Enable email digest notifications to automatically send users a daily or weekly summary of their open tasks.

  1. Navigate to Admin > Settings > Notifications.

  2. Click Edit.

  3. Set the Email digest toggle to Yes, send email digest.

  4. Choose the email digest frequency. You can send email digests every weekday, or weekly on Tuesdays. In either case, emails are sent between 9AM and 10AM Pacific time.

  5. Click Save.

That’s it! Any user who has at least one open task will now receive a digest at the email address associated with their ConductorOne user.

Configure session length

By default, ConductorOne sessions are set to 20 hours. Customize your organization’s session length to adhere to your internal security policies and best practices.

  1. Navigate to Admin > Settings > SSO & Sessions.

  2. In the Session configuration area of the page, click Edit.

  3. Select the new maximum session length from the dropdown. Options range from 45 minutes to 20 hours.

  4. Click Save.

That’s it! Your session length has been updated. ConductorOne will require all users in your organization to start new sessions every time the maximum length you selected elapses.

Configure global IP allow lists

To enhance security and ensure that ConductorOne is only accessed over trusted networks, configure the global IP allow list. You can fine-tune the allowed IP ranges by category to adhere to your organization’s best practices for network and API key security.

  1. Navigate to Admin > Settings > SSO & Sessions.

  2. In the Global IP allow list configuration area of the page, click Edit.

  3. Enable the toggles for each allow list you want to configure:

    • SSO sessions for all users
    • SSO sessions for users with the Super Administrator user role
    • API keys for all users
    • API keys with Super Administrator-level user permissions
    • API keys used for configuring connectors

    All allow lists are opt-in: any category that is not enabled will not place any limits on IP addresses.

  4. For each category you’ve enabled, enter the allowed IP ranges (CIDRs).

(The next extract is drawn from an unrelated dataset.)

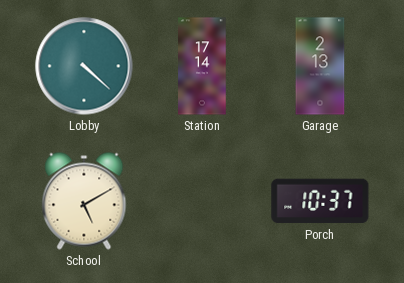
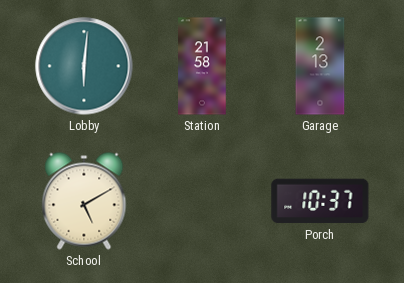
Lobby: 4:22 -> 6:01
Station: 17:14 -> 21:58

Up to 32 CIDRs are accepted.

    As a safeguard against locking yourself out of the system, ConductorOne displays a banner showing whether your current IP address is allowed or denied access.

    If you accidentally lock yourself out, contact the ConductorOne support team.

  1. When you’ve finished adding allowed IP ranges, click Save. Changes may take up to 60 seconds to take effect.

Frequently asked questions about global IP allow lists

What happens if I save an empty allow list? Saving an empty allow list means “no IP addresses are allowed,” which effectively blocks all access. This can be used strategically: for example, you could disable the ability to create API keys with Super Administrator-level user permissions by saving an empty allow list for this category.

Can I block a specific IP range? No, only explicit allow lists are supported. If the IP range is not included in an allow list, is is effectively banned.

If an allow list is configured for both SSO sessions and API keys, which is evaluated first? API keys that have a source IP allow list are evaluated first, followed by other types of access.